— WHAT NEEDS TO BE DONE —
Pictures appear among the records below and must be omitted. Repeat exactly the lines from the line with "Conferência vai discutir" to the line with "laure.malhe", both included.

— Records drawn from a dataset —

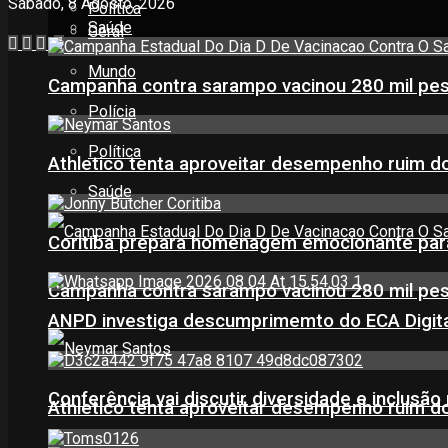
Sábado, 8 Agosto, 2026
Política
Saúde
Geral
Mundo
Campanha contra sarampo vacinou 280 mil p
Polícia
Política
Athletico tenta aproveitar desempenho ruim 
Saúde
Coritiba prepara homenagem emocionante par
Campanha contra sarampo vacinou 280 mil p
ANPD investiga descumprimemto do ECA Digital
Conferência vai discutir diversidade e inclusão 
Athletico tenta aproveitar desempenho ruim 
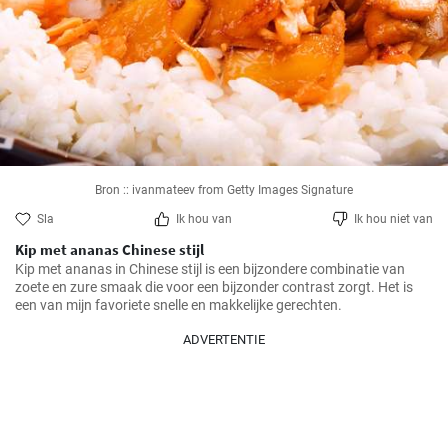
Bron :: ivanmateev from Getty Images Signature
Sla
Ik hou van
Ik hou niet van
Kip met ananas Chinese stijl
Kip met ananas in Chinese stijl is een bijzondere combinatie van 
zoete en zure smaak die voor een bijzonder contrast zorgt. Het is 
een van mijn favoriete snelle en makkelijke gerechten.
ADVERTENTIE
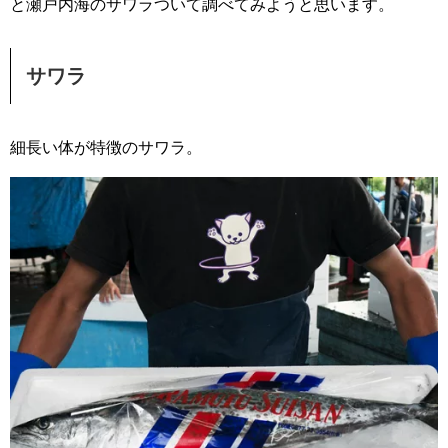
と瀬戸内海のサワラついて調べてみようと思います。
サワラ
細長い体が特徴のサワラ。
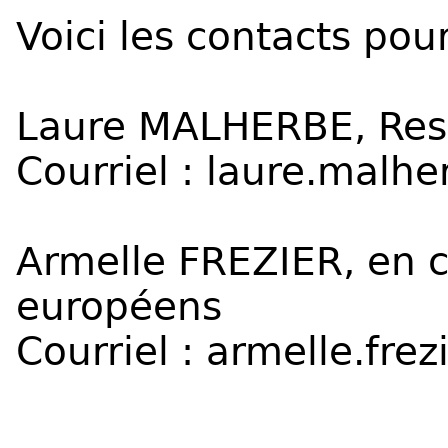
Voici les contacts pour
Laure MALHERBE, Res
Courriel :
laure.malhe
Armelle FREZIER, en 
européens
Courriel :
armelle.frez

— RESPONSE —
Conferência vai discutir diversidade e inclusão 
Athletico tenta aproveitar desempenho ruim 
Bron :: ivanmateev from Getty Images Signature
Sla
Ik hou van
Ik hou niet van
Kip met ananas Chinese stijl
Kip met ananas in Chinese stijl is een bijzondere combinatie van 
zoete en zure smaak die voor een bijzonder contrast zorgt. Het is 
een van mijn favoriete snelle en makkelijke gerechten.
ADVERTENTIE
と瀬戸内海のサワラついて調べてみようと思います。
サワラ
細長い体が特徴のサワラ。
Voici les contacts pour
Laure MALHERBE, Res
Courriel :
laure.malhe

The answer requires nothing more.